> **REQUIREMENT**
In the listing below, locate the lines bearing the word "trúng". Copy every one of them.

> **DATA UNDER STUDY**
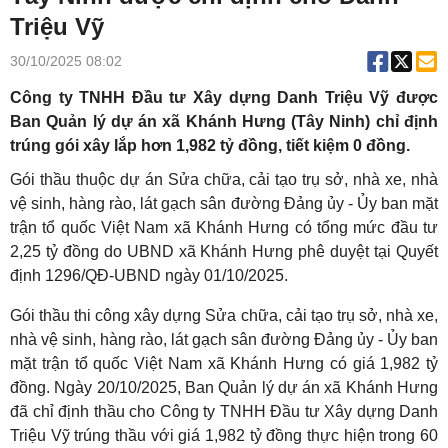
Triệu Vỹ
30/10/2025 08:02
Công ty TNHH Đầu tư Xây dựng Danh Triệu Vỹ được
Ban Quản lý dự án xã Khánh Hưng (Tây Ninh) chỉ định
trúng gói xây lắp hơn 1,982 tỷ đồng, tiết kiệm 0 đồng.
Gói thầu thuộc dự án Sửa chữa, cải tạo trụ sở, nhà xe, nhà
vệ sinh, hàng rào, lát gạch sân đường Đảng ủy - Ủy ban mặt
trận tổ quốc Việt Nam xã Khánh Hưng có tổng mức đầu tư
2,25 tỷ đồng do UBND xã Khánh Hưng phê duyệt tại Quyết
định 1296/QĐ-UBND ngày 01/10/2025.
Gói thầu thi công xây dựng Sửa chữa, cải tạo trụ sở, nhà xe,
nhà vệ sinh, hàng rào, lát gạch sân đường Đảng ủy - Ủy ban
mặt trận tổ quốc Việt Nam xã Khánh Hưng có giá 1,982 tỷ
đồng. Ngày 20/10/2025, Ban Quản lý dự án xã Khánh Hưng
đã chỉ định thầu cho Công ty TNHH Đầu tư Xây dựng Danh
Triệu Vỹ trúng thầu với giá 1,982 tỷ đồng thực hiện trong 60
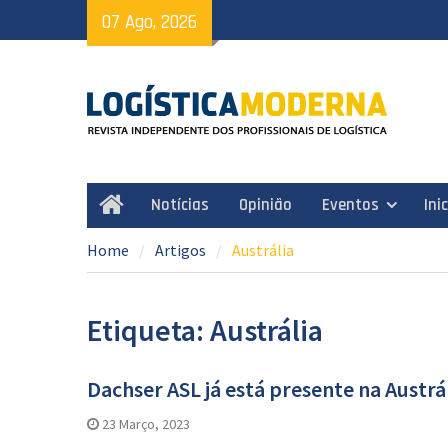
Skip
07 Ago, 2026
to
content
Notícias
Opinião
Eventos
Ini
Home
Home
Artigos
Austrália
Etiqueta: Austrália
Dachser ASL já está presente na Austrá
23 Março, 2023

> **ANSWER TO THE PROBLEM**
trúng gói xây lắp hơn 1,982 tỷ đồng, tiết kiệm 0 đồng.
Triệu Vỹ trúng thầu với giá 1,982 tỷ đồng thực hiện trong 60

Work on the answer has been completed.